FYI, You Can Get Thrown Off a Plane and Arrested for Wearing Saggy Pants Now
Posted by Enrique on 06.22.2011
In his terrific bookA Renegade History of the United States, Thaddeus Russell points out that representative government in America has not always been a reliable vehicle for the expansion of liberty. More often, American-style democracy has been a way for one group of people to force others to live a certain way.
So it's no surprise some folks think the government should step in if some young guy isn't dressed appropriately in public. Last week, some poor bastard named Deshon Marman got thrown off a U.S. Airways flight and arrested because the crew's feelings were hurt by his choice of attire. You may be familiar with the trend among youths to wear saggy pants that sometimes expose their undergarments. Obviously, this is completely stupid, but the right to look stupid has a rich history and ought to be defended.
The story so far…
What's the big deal?
I'm not blessed with children myself, so I can only imagine how miserable it must be to have a teenage kid who wears his pants this way. I'm young enough to remember the desire to rebel against your parents by dressing in an unflattering and/or tasteless manner, but goddammit – these kids look like fucking twits. What's next? Are they going to start wearing shoes on their hands? Get off my lawn.
But if you don't care for the way youngsters dress these days, the appropriate way to deal with it is scorn and ridicule. It's not appropriate to get the cops involved. Not in a free society, anyway:
The pilot then threatened to make a citizen's arrest if Marman did not get off the plane.
Officers said that after 15 minutes Marman left the aircraft and was arrested for trespassing.
‘One of the flight attendants on that aircraft was offended by the fact that she could see the outline of his private area,' Sergeant Michael Rodriguez said.
‘He was not threatening anybody direct, but being on board an aircraft and being disruptive to the aircraft crew interferes with their duties and that could be a safety factor,' he told KGO-TV.
So Marman wasn't threatening anyone, but his presence was still disruptive – because the pilot and a flight attendant are apparently total pussies.

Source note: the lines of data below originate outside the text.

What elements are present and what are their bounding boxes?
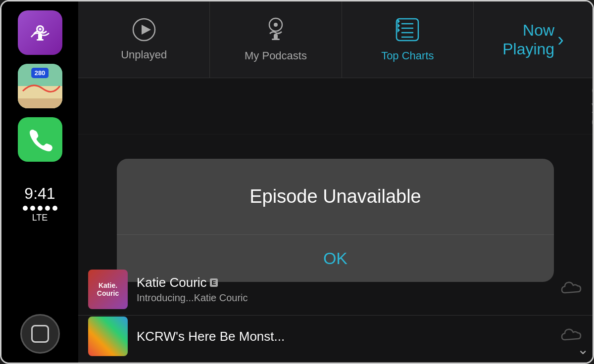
kcrw-title: KCRW's Here Be Monst... [137, 329, 552, 344]
signal-dot-3 [38, 206, 43, 211]
list-item-text-katie: Katie Couric E Introducing...Katie Couri… [137, 275, 552, 304]
signal-dot-4 [45, 206, 50, 211]
thumbnail-kcrw [88, 317, 128, 356]
svg-marker-17 [397, 23, 400, 28]
tab-unplayed-label: Unplayed [121, 48, 167, 61]
home-button-inner [31, 325, 49, 343]
svg-point-8 [274, 23, 278, 27]
signal-dot-1 [23, 206, 28, 211]
tab-now-playing[interactable]: Now Playing › [474, 1, 593, 78]
list-item-katie[interactable]: Katie.Couric Katie Couric E Introducing.… [78, 264, 593, 316]
tab-my-podcasts-label: My Podcasts [245, 49, 307, 62]
svg-marker-18 [397, 28, 400, 33]
tab-my-podcasts[interactable]: My Podcasts [210, 1, 342, 78]
content-area: Call your girlfriend Episode Unavailable… [78, 78, 593, 363]
signal-dot-5 [52, 206, 57, 211]
dialog-title: Episode Unavailable [132, 186, 539, 207]
scroll-indicator[interactable]: ⌄ [573, 78, 593, 363]
my-podcasts-icon [264, 17, 288, 46]
katie-title-row: Katie Couric E [137, 275, 552, 290]
list-item-kcrw[interactable]: KCRW's Here Be Monst... [78, 311, 593, 363]
list-bottom-items: Katie.Couric Katie Couric E Introducing.… [78, 264, 593, 316]
svg-marker-6 [142, 25, 151, 35]
phone-app-icon[interactable] [18, 117, 62, 162]
tab-top-charts[interactable]: Top Charts [342, 1, 474, 78]
maps-app-icon[interactable]: 280 [18, 64, 62, 108]
svg-rect-3 [38, 33, 42, 40]
top-charts-icon [395, 17, 420, 46]
tab-top-charts-label: Top Charts [381, 49, 434, 62]
now-playing-content: Now Playing › [502, 21, 564, 59]
tab-unplayed[interactable]: Unplayed [78, 1, 210, 78]
chevron-right-icon: › [557, 29, 564, 50]
now-playing-label: Now Playing [502, 21, 554, 59]
svg-marker-16 [397, 19, 400, 24]
dialog-body: Episode Unavailable [117, 159, 554, 234]
home-button[interactable] [20, 314, 60, 354]
top-nav: Unplayed My Podcasts [78, 1, 593, 78]
thumbnail-katie: Katie.Couric [88, 270, 128, 309]
list-bottom-kcrw: KCRW's Here Be Monst... [78, 311, 593, 363]
chevron-down-icon: ⌄ [577, 341, 589, 358]
sidebar: 280 9:41 LTE [1, 1, 78, 363]
katie-subtitle: Introducing...Katie Couric [137, 292, 552, 304]
signal-dot-2 [30, 206, 35, 211]
svg-rect-4 [37, 39, 44, 41]
play-icon [132, 18, 156, 45]
list-item-text-kcrw: KCRW's Here Be Monst... [137, 329, 552, 344]
svg-point-2 [39, 28, 41, 31]
explicit-badge: E [210, 278, 218, 287]
podcasts-app-icon[interactable] [18, 10, 62, 55]
svg-rect-10 [272, 39, 280, 40]
lte-label: LTE [23, 213, 57, 223]
status-time: 9:41 LTE [23, 181, 57, 223]
katie-title: Katie Couric [137, 275, 207, 290]
main-content: Unplayed My Podcasts [78, 1, 593, 363]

I mean, they had a fit because Marman wore low-slung sweatpants? Lame. Sure, maybe Marman had an attitude when first confronted about his bullshit wardrobe, but if he paid for his ticket and wasn't making any trouble, there's no reason to throw him off the plane. Actually, if I paid for my ticket and some stewardess got snippy about how I was dressed, I'd probably get an attitude, too.
How much of a disruption could Marman have been? Thanks to the miracle of the internet, we can see for ourselves that Marman was content to pull up his pants and be on his way. Here's some amateur video from another passenger on Marman's flight.
Based on the video, it seems like the crew had gotten their point across and Marman was being reasonable. There was no need to threaten a citizen's arrest or make a federal case out of it.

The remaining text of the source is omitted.